There IS a lot of loose talk about "identity" these days. Indeed, the disturbing notion that traditional Irish identity is actually dead was proposed at a recent conference in Dublin. My colleague Fintan O'Toole said that this newly-deceased Irish identity was "invented" at the foundation of the State and derived from a combination of land, nationality and religion. Not a word about drink, of course: it is very hard to face the truth about ourselves.
Anyway, it followed that a "real Irishman" was someone who lived on the land, was in Fianna Fail and who was a Catholic. "But none of this works any more, nor has it for some time," said Fintan. If traditional Irish identity is dead, we would like to know what happened it. Was it murdered in its sleep? Did it die of that faux-naif ailment, natural causes? Are we no longer the indomitable Irishry? Does it mean we have no identity at all any more? Are we mere wraiths?

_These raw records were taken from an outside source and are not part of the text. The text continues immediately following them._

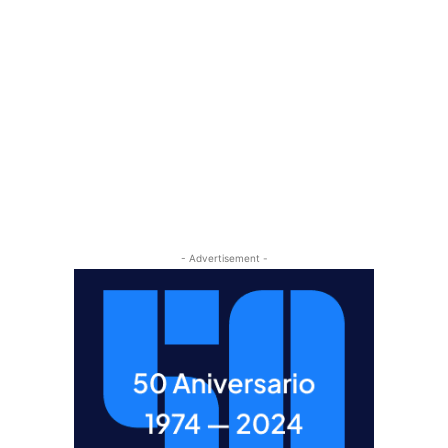
- Advertisement -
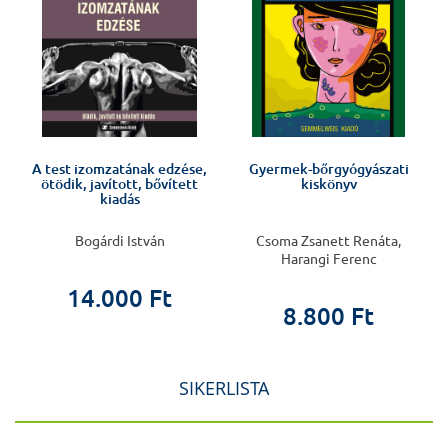
A test izomzatának edzése,
Gyermek-bőrgyógyászati
ötödik, javított, bővített
kiskönyv
kiadás
Bogárdi István
Csoma Zsanett Renáta,
Harangi Ferenc
14.000 Ft
8.800 Ft
SIKERLISTA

It is all rather worrying. It may be a slight consolation that, as a professor suggested at the same conference, stereotypes such as Paddy the Drunk or Paddy the Urban Terrorist have been dumped in favour of Paddy the Icon of Cool. But however our identity appears to outsiders, it appears that we no longer know who we are in ourselves. It looks as if each (and every) one of us must now take on the self-appointed task of Stephen Dedalus, which that lazy egotist never finished, and forge in the smithy of our souls the uncreated conscience of our race. As if we hadn't enough to do, with Christmas on top of us and the millennium nonsense as well.
Meanwhile, the Irish Commission for Justice and Peace has urged, quite reasonably, that a national immigration service be set up. One of its functions would be to "explain Ireland to its immigrants and immigrants to the Irish".
This is all very well but our current ongoing identity crisis means that the more urgent necessity is to explain Ireland to the Irish. If we don't know who we are, how are we to explain ourselves to others?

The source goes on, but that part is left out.